▶

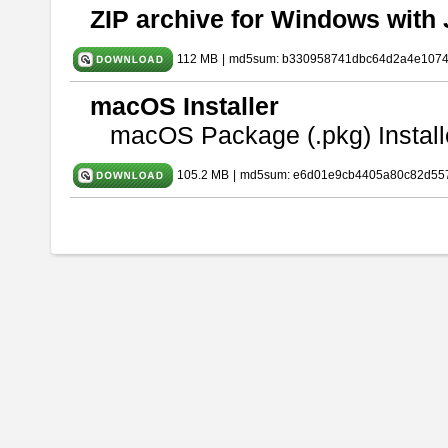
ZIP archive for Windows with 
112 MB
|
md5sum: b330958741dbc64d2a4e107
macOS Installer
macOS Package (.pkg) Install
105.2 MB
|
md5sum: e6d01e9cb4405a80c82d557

◀
▶

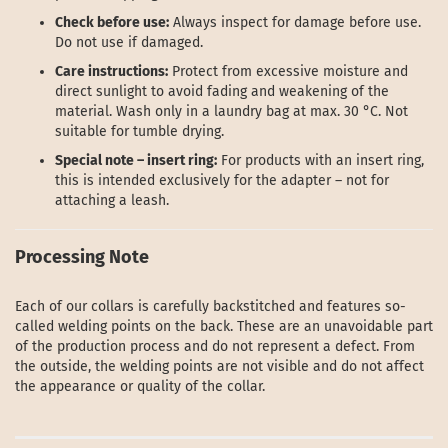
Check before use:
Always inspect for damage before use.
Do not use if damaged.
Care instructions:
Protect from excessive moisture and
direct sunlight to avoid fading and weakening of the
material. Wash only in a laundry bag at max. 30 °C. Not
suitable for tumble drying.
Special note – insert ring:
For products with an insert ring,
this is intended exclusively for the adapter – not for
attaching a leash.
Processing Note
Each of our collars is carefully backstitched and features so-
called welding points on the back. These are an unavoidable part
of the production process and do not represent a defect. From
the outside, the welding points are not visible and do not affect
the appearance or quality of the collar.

◀

▶ **What is required**
In the listing above, find the line containing "ZIP archive for Windows with" and the line containing "md5sum: e6d01e9cb4405a80c82d557", then retype both and every line between them exactly, with nothing else.

▶ **The answer**
ZIP archive for Windows with 
112 MB
|
md5sum: b330958741dbc64d2a4e107
macOS Installer
macOS Package (.pkg) Install
105.2 MB
|
md5sum: e6d01e9cb4405a80c82d557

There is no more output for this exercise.